May to chair cabinet meeting over Brexit deadlock

British Prime Minister Theresa May will chair a special cabinet meeting after the UK and the European Union failed to reach an agreement to move to the next stage of Brexit negotiations.

Mrs May’s hopes of securing agreement on the terms of Britain's EU withdrawal were stalled yesterday when the Democratic Unionist Party refused to accept proposals which would have shifted Northern Ireland's customs border to the Irish Sea - writes rte.ie.

Mrs May is planning to return to Brussels before the end of the week, with time running out to persuade leaders of the remaining 27 EU nations at a summit on 14-15 December that "sufficient progress" has been made on divorce issues to move Brexit negotiations on to their second phase.

The second phasewill deal with trade and the transition to a new relationship.

She was expected to speak by phone with DUP leader Arlene Foster today as she grapples to find a form of words acceptable to the party, on which Mrs May relies to prop up her minority administration at Westminster.

Mrs May had to break off from talks with European Commission President Jean-Claude Juncker yesterday for an urgent call with the DUP leader, after she declared her party's opposition to proposals which would have imposed "regulatory alignment" between Northern Ireland and the Republic in order to avoid the need for a hard border.

Taoiseach Leo Varadkar said that the deal had been agreed by the European Commission, UK and the Irish Government before the process was thrown into disarray by Ms Foster's eleventh-hour intervention.

He said he was "surprised and disappointed" by Mrs May's request for more time.
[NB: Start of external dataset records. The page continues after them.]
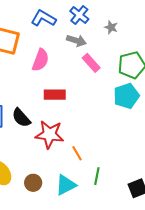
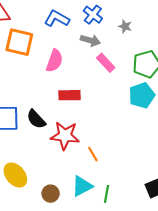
green line: (97, 176) -> (107, 194), moved
brown circle: (33, 183) -> (51, 194), moved

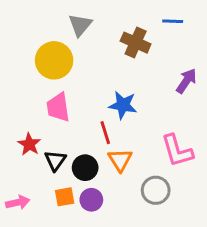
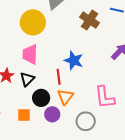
black triangle: (55, 161) -> (27, 79), moved
purple circle: (91, 200) -> (52, 114), moved

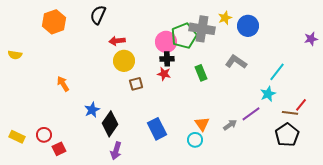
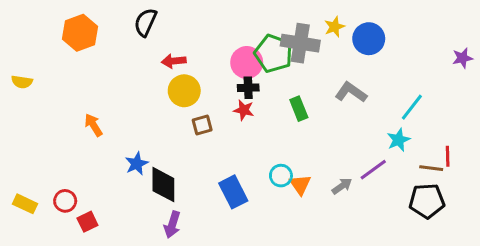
green pentagon: (184, 36) -> (273, 54), turned -30
red line: (301, 105) -> (448, 156), turned -40
black diamond: (110, 124) -> (163, 185), turned -35
black pentagon: (287, 135) -> (427, 201), turned 30
cyan circle: (195, 140) -> (281, 176), moved

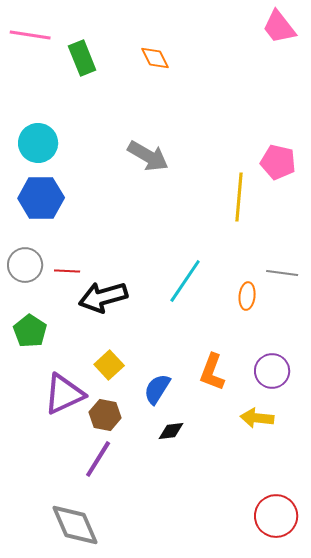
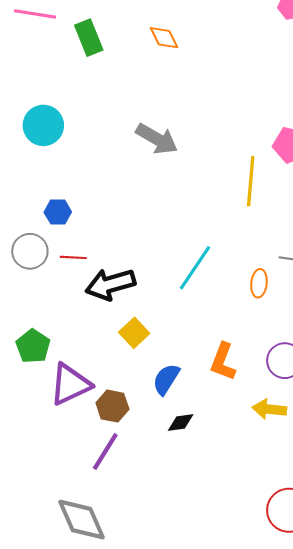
blue hexagon: (41, 198) -> (58, 212), moved, size x0.6
green pentagon: (30, 331) -> (33, 346), moved
yellow square: (109, 365) -> (134, 333), moved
European Council President Donald Tusk confirmed that, until the surprise developments at Stormont, he had been preparing to issue new negotiating guidelines for the second phase of talks today.

It is also understood that differences also remain between the EU and Britain over the issue of European Court of Justice jurisdiction over EU nationals living in the UK after Brexit.
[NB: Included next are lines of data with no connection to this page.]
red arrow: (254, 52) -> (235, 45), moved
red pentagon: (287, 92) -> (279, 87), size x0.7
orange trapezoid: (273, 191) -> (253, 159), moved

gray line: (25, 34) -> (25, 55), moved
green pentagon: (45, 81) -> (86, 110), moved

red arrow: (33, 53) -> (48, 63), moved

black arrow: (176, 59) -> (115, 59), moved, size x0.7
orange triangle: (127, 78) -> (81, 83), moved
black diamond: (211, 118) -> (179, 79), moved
Mrs May insisted she was still "confident" of getting a green light for trade talks at next week's summit.

Failure to do so would risk throwing the whole Brexit process into crisis, as many companies are believed to be preparing to activate contingency plans to start moving staff and activities out of the UK if there are no signs of progress by Christmas.

EU officials are understood to believe that a text of the deal must be thrashed out by the end of the week to allow it to be included in draft summit conclusions and give other leaders time to consult their own governments - and in some cases parliaments - before convening in Brussels.